Journal

3 jours de canot-camping (2)


24 mai, 2007

Premiers coups de rames, nos canots glissent sur l’eau des lacs, entre deux berges de forêt de bouleaux et de sapins. Il fait chaud et on avance lentement en plein soleil, plus aucun bruit de la civilisation humaine… on devient pour quelques jours 6 aventuriers en terre inconnue.

Au fil de l’eau

Sur le canot avec Michaël, on apprend à mesurer nos gestes et à trouver notre équilibre. On traverse tranquillement le premier lac, puis les barrages de castor qui mènent au lac d’après, avant de s’arrêter pour dà®ner au bord de l’eau. On a ramé quelques heures à peine (et déjà découvert l’existence de dizaines de muscles inconnus !), mais déjà on est en pleine nature. C’est sur un rocher que Thierry décide de s’arrêter pour diner.
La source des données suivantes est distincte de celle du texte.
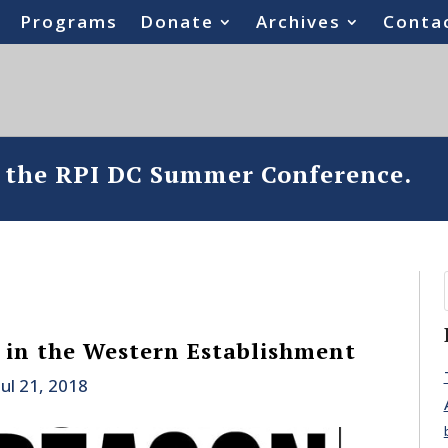
Programs
Donate
Archives
Conta
o the RPI DC Summer Conference.
in the Western Establishment
Jul 21, 2018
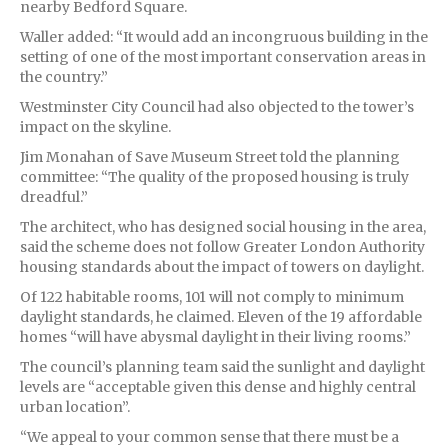
nearby Bedford Square.
Waller added: “It would add an incongruous building in the
setting of one of the most important conservation areas in
the country.”
Westminster City Council had also objected to the tower’s
impact on the skyline.
Jim Monahan of Save Museum Street told the planning
committee: “The quality of the proposed housing is truly
dreadful.”
The architect, who has designed social housing in the area,
said the scheme does not follow Greater London Authority
housing standards about the impact of towers on daylight.
Of 122 habitable rooms, 101 will not comply to minimum
daylight standards, he claimed. Eleven of the 19 affordable
homes “will have abysmal daylight in their living rooms.”
The council’s planning team said the sunlight and daylight
levels are “acceptable given this dense and highly central
urban location”.
“We appeal to your common sense that there must be a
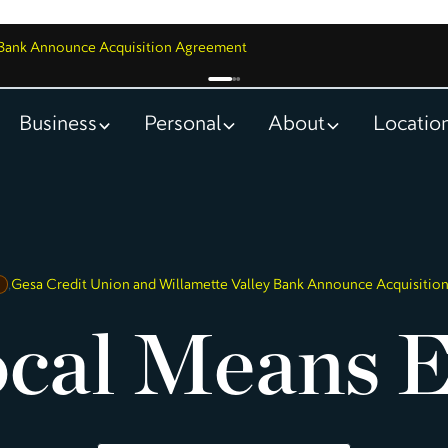
y Bank Announce Acquisition Agreement
Business
Personal
About
Locatio
,
Gesa Credit Union and Willamette Valley Bank Announce Acquisiti
cal Means E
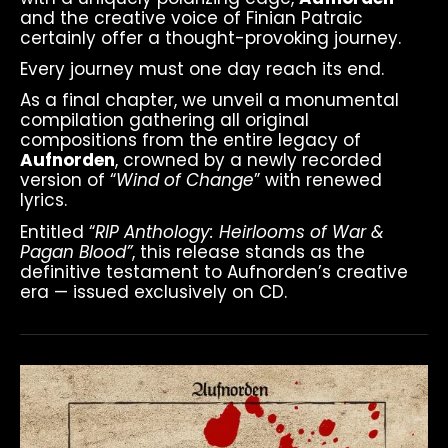
and the creative voice of Finian Patraic
certainly offer a thought-provoking journey.
Every journey must one day reach its end.
As a final chapter, we unveil a monumental
compilation gathering all original
compositions from the entire legacy of
Aufnorden
, crowned by a newly recorded
version of “
Wind of Change
” with renewed
lyrics.
Entitled “
RIP Anthology: Heirlooms of War &
Pagan Blood”
, this release stands as the
definitive testament to Aufnorden’s creative
era — issued exclusively on CD.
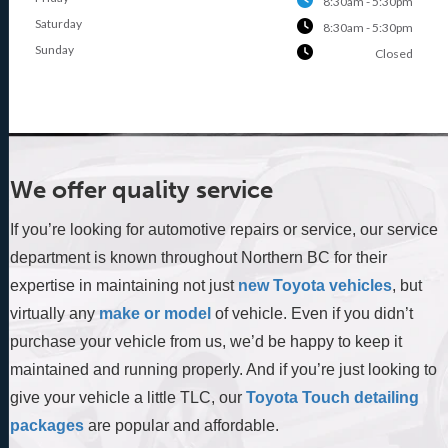
8:30am - 5:30pm
Saturday
8:30am - 5:30pm
Sunday
Closed
We offer quality service
If you’re looking for automotive repairs or service, our service
department is known throughout Northern BC for their
expertise in maintaining not just
new Toyota vehicles
, but
virtually any
make or model
of vehicle. Even if you didn’t
purchase your vehicle from us, we’d be happy to keep it
maintained and running properly. And if you’re just looking to
give your vehicle a little TLC, our
Toyota Touch detailing
packages
are popular and affordable.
Le site est peu confortable et très abrupt, mais chacun trouve vite une place pour déguster tout un repas : pain, hummus, terrine, jambon, salade de pâtes, barres de céréales… le tout arrosé d’un peu de vin : eh non, même en pleine forêt, on ne se refuse rien !

L’après-midi, les garçons sortent leur canne à pêche et Michaël prend sa première leçon de piquer de ver et de patience. On savoure le temps qui coule doucement sous nos canots, et j’attends la fin de la pêche en laissant trainer mes pieds dans l’eau…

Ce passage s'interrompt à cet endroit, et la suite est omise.